• Your instructions
Gather up every line from the entries below that uses the word "phát".

• Listed entries
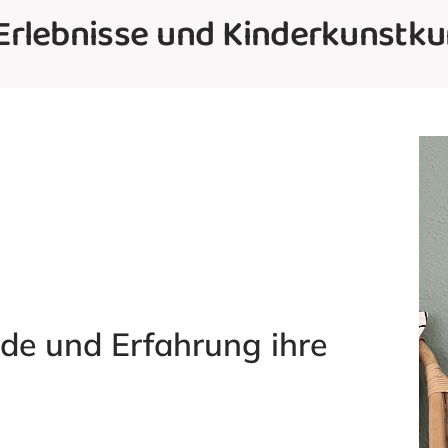
Erlebnisse und Kinderkunstkur
eude und Erfahrung ihre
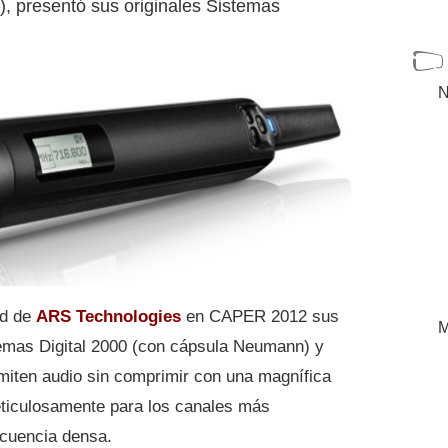
na), presentó sus originales Sistemas
N
nd de
ARS Technologies
en CAPER 2012 sus
M
temas Digital 2000 (con cápsula Neumann) y
smiten audio sin comprimir con una magnífica
ticulosamente para los canales más
ecuencia densa.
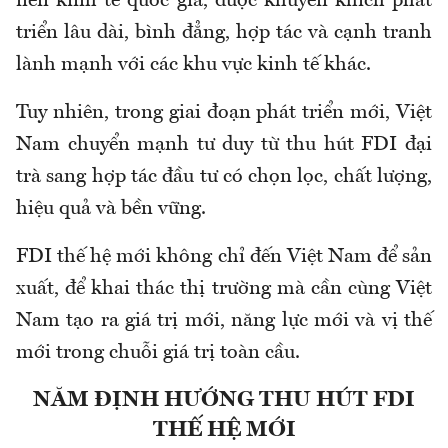
nền kinh tế quốc gia, được khuyến khích phát
triển lâu dài, bình đẳng, hợp tác và cạnh tranh
lành mạnh với các khu vực kinh tế khác.
Tuy nhiên, trong giai đoạn phát triển mới, Việt
Nam chuyển mạnh tư duy từ thu hút FDI đại
trà sang hợp tác đầu tư có chọn lọc, chất lượng,
hiệu quả và bền vững.
FDI thế hệ mới không chỉ đến Việt Nam để sản
xuất, để khai thác thị trường mà cần cùng Việt
Nam tạo ra giá trị mới, năng lực mới và vị thế
mới trong chuỗi giá trị toàn cầu.
NĂM ĐỊNH HƯỚNG THU HÚT FDI
THẾ HỆ MỚI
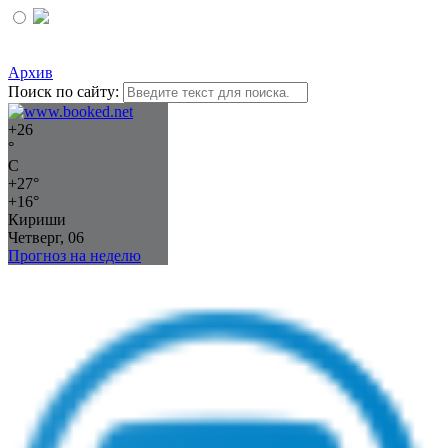
Архив
Поиск по сайту:
+
26
°
C
+
27°
+
16°
Кириши
Четверг, 06
Прогноз на неделю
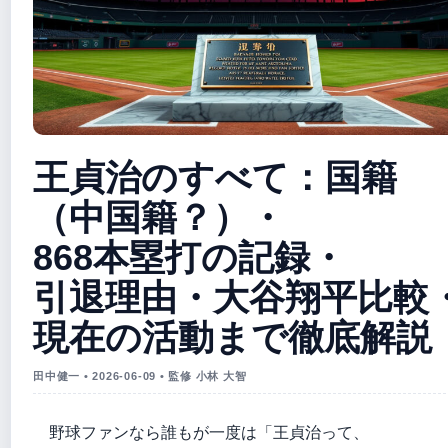
王貞治のすべて：国籍
（中国籍？）・
868本塁打の記録・
引退理由・大谷翔平比較
現在の活動まで徹底解説
田中健一 • 2026-06-09 • 監修 小林 大智
野球ファンなら誰もが一度は「王貞治って、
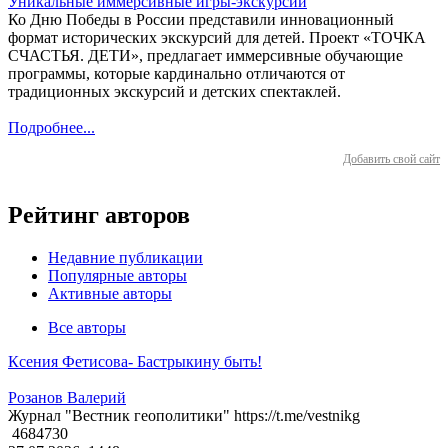
Уникальные иммерсивные игры-экскурсии
Ко Дню Победы в России представили инновационный
формат исторических экскурсий для детей. Проект «ТОЧКА
СЧАСТЬЯ. ДЕТИ», предлагает иммерсивные обучающие
программы, которые кардинально отличаются от
традиционных экскурсий и детских спектаклей.
Подробнее...
Добавить свой сайт
Рейтинг авторов
Недавние публикации
Популярные авторы
Активные авторы
Все авторы
Ксения Фетисова- Бастрыкину быть!
Розанов Валерий
Журнал "Вестник геополитики" https://t.me/vestnikg
4684730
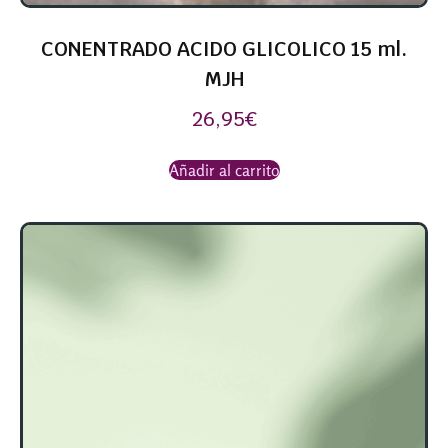
CONENTRADO ACIDO GLICOLICO 15 ml.
MJH
26,95
€
Añadir al carrito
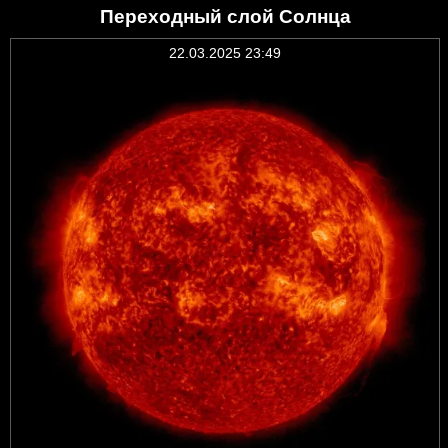
Переходный слой Солнца
22.03.2025 23:49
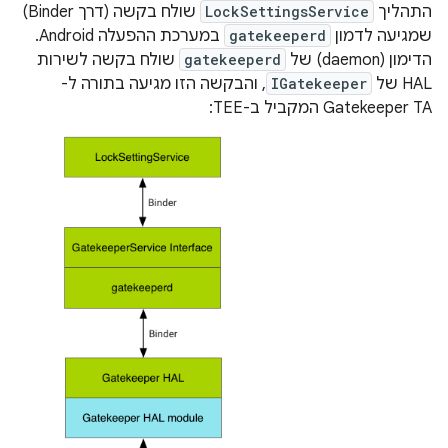
התהליך
LockSettingsService
שולח בקשה (דרך Binder)
שמגיעה לדמון
gatekeeperd
במערכת ההפעלה Android.
הדימון (daemon) של
gatekeeperd
שולח בקשה לשירות
HAL של
IGatekeeper
, והבקשה הזו מגיעה בתורה ל-
Gatekeeper TA המקביל ב-TEE:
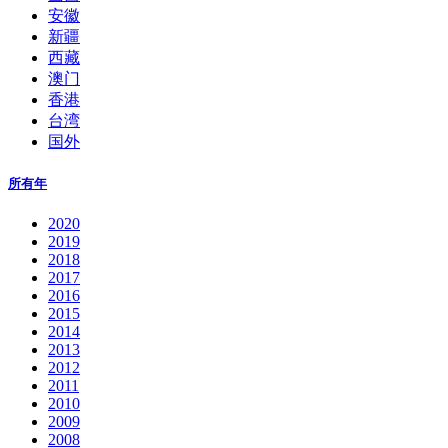
安徽
新疆
西藏
澳门
香港
台湾
国外
所有年
2020
2019
2018
2017
2016
2015
2014
2013
2012
2011
2010
2009
2008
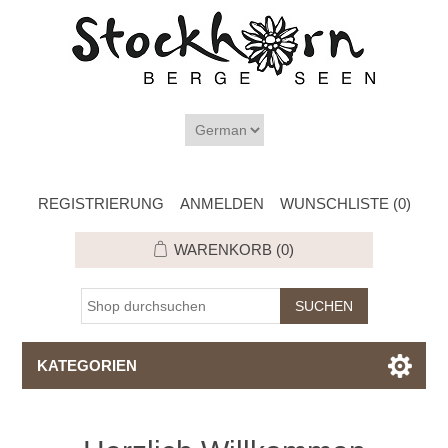
REGISTRIERUNG
ANMELDEN
WUNSCHLISTE
(0)
WARENKORB
(0)
KATEGORIEN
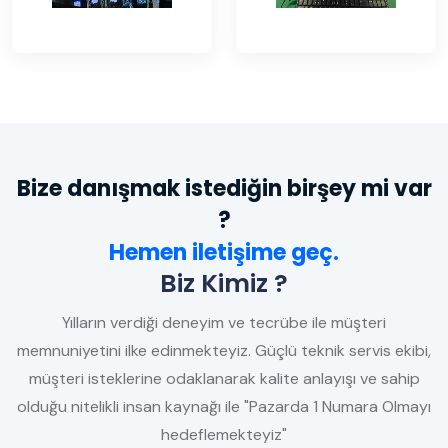
Bize danışmak istediğin birşey mi var
?
Hemen iletişime geç.
Biz Kimiz ?
Yılların verdiği deneyim ve tecrübe ile müşteri
memnuniyetini ilke edinmekteyiz. Güçlü teknik servis ekibi,
müşteri isteklerine odaklanarak kalite anlayışı ve sahip
olduğu nitelikli insan kaynağı ile "Pazarda 1 Numara Olmayı
hedeflemekteyiz"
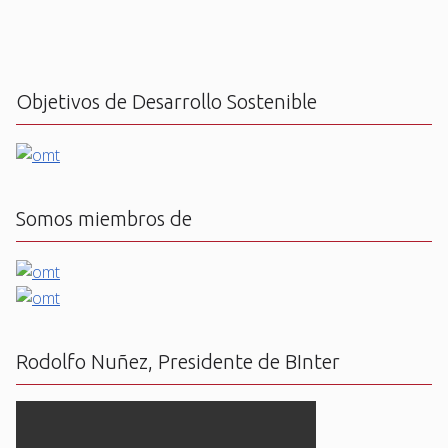
Objetivos de Desarrollo Sostenible
Somos miembros de
Rodolfo Nuñez, Presidente de BInter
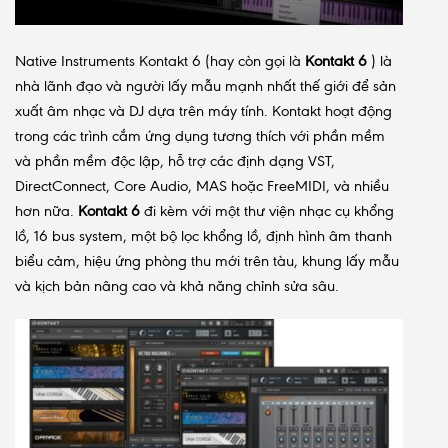
Native Instruments Kontakt 6 (hay còn gọi là
Kontakt 6
) là
nhà lãnh đạo và người lấy mẫu mạnh nhất thế giới để sản
xuất âm nhạc và DJ dựa trên máy tính. Kontakt hoạt động
trong các trình cắm ứng dụng tương thích với phần mềm
và phần mềm độc lập, hỗ trợ các định dạng VST,
DirectConnect, Core Audio, MAS hoặc FreeMIDI, và nhiều
hơn nữa.
Kontakt 6
đi kèm với một thư viện nhạc cụ khổng
lồ, 16 bus system, một bộ lọc khổng lồ, định hình âm thanh
biểu cảm, hiệu ứng phòng thu mới trên tàu, khung lấy mẫu
và kịch bản nâng cao và khả năng chỉnh sửa sâu.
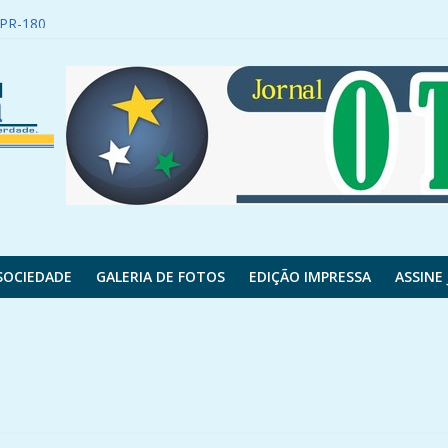
s e tem mais de 120 elétricos e híbridos
a PR-180
es do contrato; veja valores
s feridos
r em Luiz Henrique e como fica a negociação com Almada
SOCIEDADE
GALERIA DE FOTOS
EDIÇÃO IMPRESSA
ASSINE 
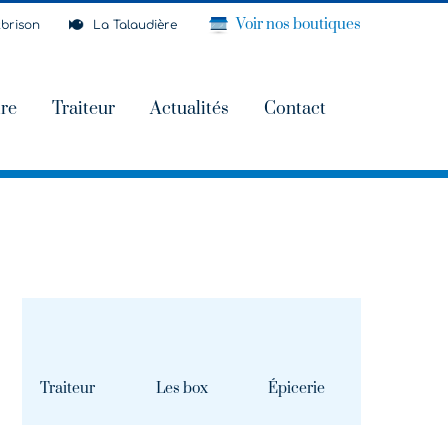
Voir nos boutiques
brison
La Talaudière
ire
Traiteur
Actualités
Contact
Traiteur
Les box
Épicerie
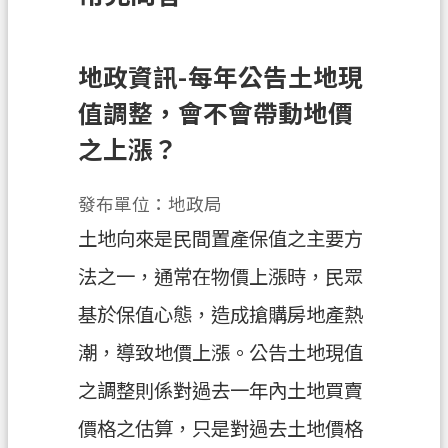
訊
息
公
地政資訊-每年公告土地現
告
值調整，會不會帶動地價
業
之上漲？
務
資
發布單位：地政局
訊
土地向來是民間置產保值之主要方
土
法之一，通常在物價上漲時，民眾
地
開
基於保值心態，造成搶購房地產熱
發
潮，導致地價上漲。公告土地現值
便
之調整則係對過去一年內土地買賣
民
服
價格之估算，只是對過去土地價格
務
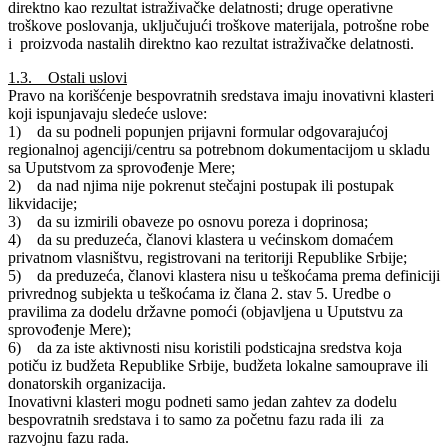
direktno kao rezultat istraživačke delatnosti; druge operativne
troškove poslovanja, uključujući troškove materijala, potrošne robe
i proizvoda nastalih direktno kao rezultat istraživačke delatnosti.
1.3. Ostali uslovi
Pravo na korišćenje bespovratnih sredstava imaju inovativni klasteri
koji ispunjavaju sledeće uslove:
1) da su podneli popunjen prijavni formular odgovarajućoj
regionalnoj agenciji/centru sa potrebnom dokumentacijom u skladu
sa Uputstvom za sprovođenje Mere;
2) da nad njima nije pokrenut stečajni postupak ili postupak
likvidacije;
3) da su izmirili obaveze po osnovu poreza i doprinosa;
4) da su preduzeća, članovi klastera u većinskom domaćem
privatnom vlasništvu, registrovani na teritoriji Republike Srbije;
5) da preduzeća, članovi klastera nisu u teškoćama prema definiciji
privrednog subjekta u teškoćama iz člana 2. stav 5. Uredbe o
pravilima za dodelu državne pomoći (objavljena u Uputstvu za
sprovođenje Mere);
6) da za iste aktivnosti nisu koristili podsticajna sredstva koja
potiču iz budžeta Republike Srbije, budžeta lokalne samouprave ili
donatorskih organizacija.
Inovativni klasteri mogu podneti samo jedan zahtev za dodelu
bespovratnih sredstava i to samo za početnu fazu rada ili za
razvojnu fazu rada.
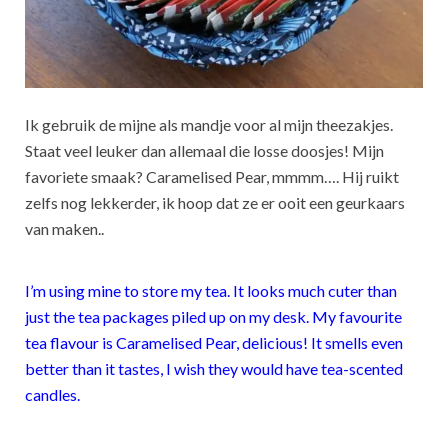
Ik gebruik de mijne als mandje voor al mijn theezakjes.
Staat veel leuker dan allemaal die losse doosjes! Mijn
favoriete smaak? Caramelised Pear, mmmm…. Hij ruikt
zelfs nog lekkerder, ik hoop dat ze er ooit een geurkaars
van maken..
I’m using mine to store my tea. It looks much cuter than
just the tea packages piled up on my desk. My favourite
tea flavour is Caramelised Pear, delicious! It smells even
better than it tastes, I wish they would have tea-scented
candles.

• Answer area
nền kinh tế quốc gia, được khuyến khích phát
Tuy nhiên, trong giai đoạn phát triển mới, Việt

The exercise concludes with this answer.